Il governo regionale calabrese, guidato dal presidente Roberto Occhiuto, ha deciso di intervenire sulla crescente dispersione scolastica nella regione, attraverso un progetto sperimentale che prenderà il via a breve. A rivelarlo è stata Maria Stefania Caracciolo, assessora all’Istruzione della Regione Calabria, che ha sottolineato come i risultati dei test Invalsi abbiano messo in evidenza le difficoltà degli studenti calabresi, suggerendo la necessità di un intervento mirato.
Il progetto Recapp Cal, finanziato con un importo di 5.669.190,52 euro, è stato inserito nella programmazione regionale 2023/2027 e si propone di migliorare le competenze di base degli studenti del primo e secondo ciclo di istruzione.

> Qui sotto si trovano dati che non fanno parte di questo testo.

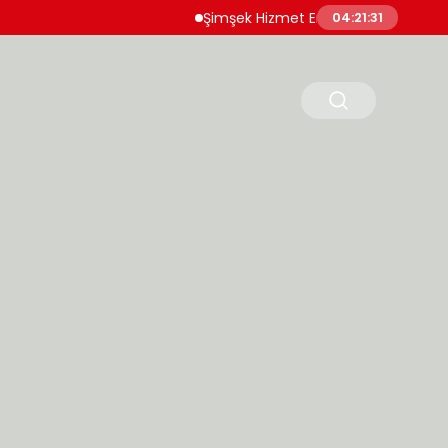
Şimşek Hizmet Enflasyonunda Katılığın Azaldı
04:21:32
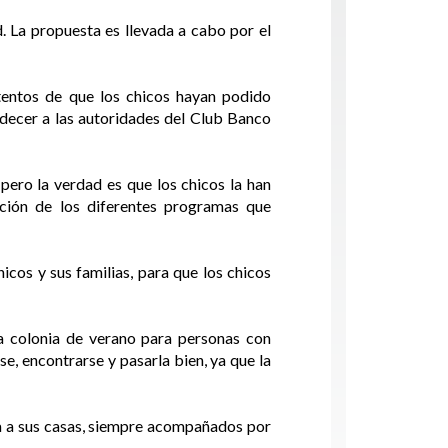
d. La propuesta es llevada a cabo por el
tentos de que los chicos hayan podido
radecer a las autoridades del Club Banco
 pero la verdad es que los chicos la han
ción de los diferentes programas que
icos y sus familias, para que los chicos
la colonia de verano para personas con
e, encontrarse y pasarla bien, ya que la
sa a sus casas, siempre acompañados por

L’iniziativa prevede la partecipazione di 140 istituzioni scolastiche, con un focus particolare sul potenziamento delle competenze in italiano e matematica. A tal fine, sono previsti 200 ore di formazione per docenti e studenti, al fine di ridurre il divario di opportunità di apprendimento che penalizza soprattutto le regioni del sud.
Secondo Caracciolo, i dati raccolti hanno evidenziato come il meridione soffra maggiormente di difficoltà nell’apprendimento, e l’obiettivo del progetto è proprio quello di colmare questo gap. La dispersione scolastica è un problema che incide profondamente sul futuro dei giovani e sulla crescita socio-economica della regione, motivo per cui il progetto Recapp Cal rappresenta un’importante iniziativa per il futuro educativo della Calabria.